In the dressing room, I had to face myself. No more kidding myself. This was not an amazing adventure. I was not doing well. The terror and hopelessness were going to drown me. Jail, disease, or death were certainly in my future if I did not get a grip, get serious, and turn things around for myself. I looked back down at my hands, that forty-dollar price tag still clutched between my fingers. I looked back at the mirror.

“What are you afraid of?” I asked myself.

I answered. “That I’m always going to be alone.”

I choked back silent sobs. What else? That I don’t know how to take care of myself. What do you know how to do? Write. And learn. Do that then, until you know what else to do. Remember, do no harm. Hard wood grows slowly. No shortcuts. Fear exists in your mind. Master your mind. It’s all you can do. It’s literally all you have. I took the dress off, hung it back on its hanger. I was shaking with fear. It was as if only at that moment the reality of all I was facing actually hit me.

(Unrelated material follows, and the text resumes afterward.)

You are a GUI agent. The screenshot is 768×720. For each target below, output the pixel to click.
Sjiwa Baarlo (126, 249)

Unsure what else to do with myself, I walked to the public library and thumbed through Plato’s allegory of the cave, one of my favorite works. It invited me to engage my imagination, intellect, and creativity in understanding my world and my perceptions. It felt comforting. I remembered what Buddha said: Happiness does not rely on what you have or who you are. It relies on what you think. If this was true, then what did I think? On the outside, I was a fairly optimistic kid. If you met me on the street, you would never know I was homeless, really. If you met me on the street, you’d think I was upbeat, outgoing, and friendly, with a smile on my face. But the anxiety and fear that seemed to be controlling my inner life and thus my actions became untenable.

Again I looked back through all my journals to get a better picture of
what my real feelings and thoughts were. My journals were my prize possessions, and the only things I had managed to hang on to over the years. I carried them in my tattered backpack everywhere I went. I wrote my poetry, thoughts, feelings, and lyrics in them. I opened the cover of one I’d finished recently to see my familiar dyslexic scribble, as thoughts tended to pour out faster than I could write. I was shocked by the pattern I could see laid out there clearly in black and white. I was not an upbeat, optimistic kid. I was deeply negative. I was living in the past and projecting it all on my future and I was being completely robbed of the opportunity that lies in the now. Even in my honest writing, I wasn’t being honest with myself. I had hidden my terror. Every action I took—writing and stealing alike—was for the sake of avoiding reality. Where my feelings were, I was not.